Friday, January 11, 2019

Shunyata

When we feel tense, when we feel pain, when we feel shaky, we have no encouragement to relax and soften our stomach and our shoulders and our mind and our heart. Any time you want to make something of your life, let go. ...This is how your life becomes workable.
-Pema Chodron, page 170

Are you busy, like I have been for most of my life and recently discovered I still am, "doing" to make your life workable?  In other words, are you using action to numb from what you judge as painful or uncomfortable?

Still Numbing

All my talk, all my meditating, my yoga, my present moment practicing , my reading and writing about sinking into the present moment and I am still very much a doing addict.  I was shocked to realize that. 

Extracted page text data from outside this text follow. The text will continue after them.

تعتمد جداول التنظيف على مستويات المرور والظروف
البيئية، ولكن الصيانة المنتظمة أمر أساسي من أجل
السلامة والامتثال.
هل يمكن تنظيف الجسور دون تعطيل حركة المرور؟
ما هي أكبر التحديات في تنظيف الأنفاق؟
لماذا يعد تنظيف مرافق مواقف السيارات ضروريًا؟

My sister, a writer, asked me the other day how my writing was going.  She then asked if I found my new role as a yoga teacher interfering with my writing and my attempts at publication (submission by the way is the most time consuming and challenging part of the writing process).  I didn't remind her that I am also taking a photography course, trying to feng-shui my house the KondoMari way, renovating  and dealing with more family crisis than a soap opera script has on it while I still try to finish my novel and submit other material I have written.  That simple innocent question made me realize that  I am doing a lot.

Doing: The Drug of Choice

Why?  There is so much emotional tension brewing inside me from all that is going on around me, the loss of a beloved career and the identity that goes with it, fear over my future  etc that I am using "doing" as my drug of choice right now in an attempt to make this life at least seem workable.  If I numb, I tell myself without really realizing that I am telling myself anything, I can get through it all. I can fill in some of the gaping holes in my ego with one activity goal after another. I can distract from the demanding with the less demanding.

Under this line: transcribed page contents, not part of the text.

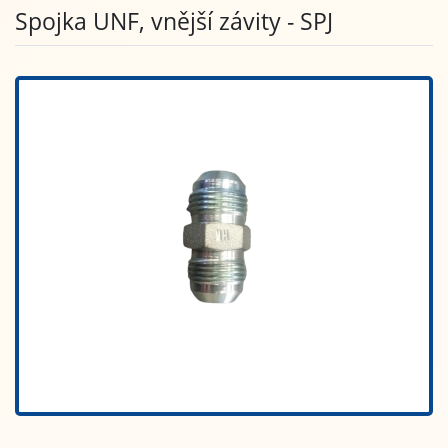
Spojka UNF, vnější závity - SPJ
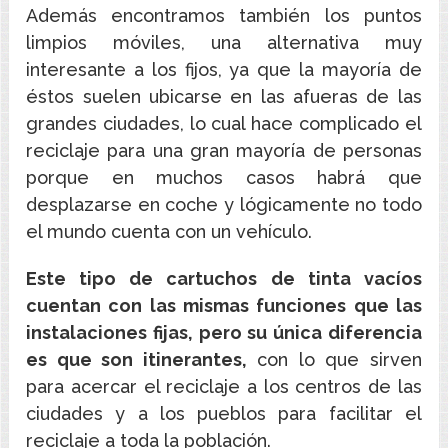
Además encontramos también los puntos
limpios móviles, una alternativa muy
interesante a los fijos, ya que la mayoría de
éstos suelen ubicarse en las afueras de las
grandes ciudades, lo cual hace complicado el
reciclaje para una gran mayoría de personas
porque en muchos casos habrá que
desplazarse en coche y lógicamente no todo
el mundo cuenta con un vehículo.
Este tipo de cartuchos de tinta vacíos
cuentan con las mismas funciones que las
instalaciones fijas, pero su única diferencia
es que son itinerantes,
con lo que sirven
para acercar el reciclaje a los centros de las
ciudades y a los pueblos para facilitar el
reciclaje a toda la población.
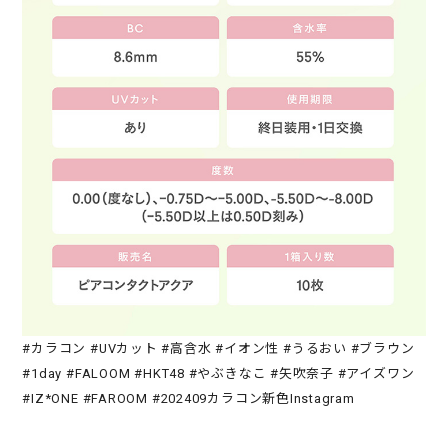
#カラコン #UVカット #高含水 #イオン性 #うるおい #ブラウン
#1day #FALOOM #HKT48 #やぶきなこ #矢吹奈子 #アイズワン
#IZ*ONE #FAROOM #202409カラコン新色Instagram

Ugh!!!  What that actually means is that I am not yet where I want to be.  I am far from still.  I am far from recovered from my addictive tendencies.

Shunyata

Instead of numbing with activity we need to let go and allow all that we deem unpleasant into the space that is us.  We need to let go and fall into what the Buddhists term shunyata,. Shunyata is traditionally known as emptiness.  I prefer this definition offered in How to Meditate: "open dimension of our being."  (page, 154)

We need to allow everything into that open spaciousness that is us, make more room for it if we have to.  All this numbing, this pushing it away, this resistance of what is, does not make the suffering go away. It adds to it.  It doesn't make life workable.

My life isn't all that "workable" right now.  It is busy, scattered, disorganized and I have so many semi-unrealistic  goals I can't seem to accomplish any of them. Like the monkey mind, it is a little crazy taking me further away from my true goal of peace. Letting go of my resistance will make it workable.

Instead of numbing, we need to accept.  Instead of resisting feeling we need to allow.  Instead of doing we need to find more stillness and instead of tensing up to life we need to relax into it. This is the true healing shunyata provides. Let go!

All is well.

References

Chodron, Pema ( 2013) How to Meditate. Boulder: Sounds True.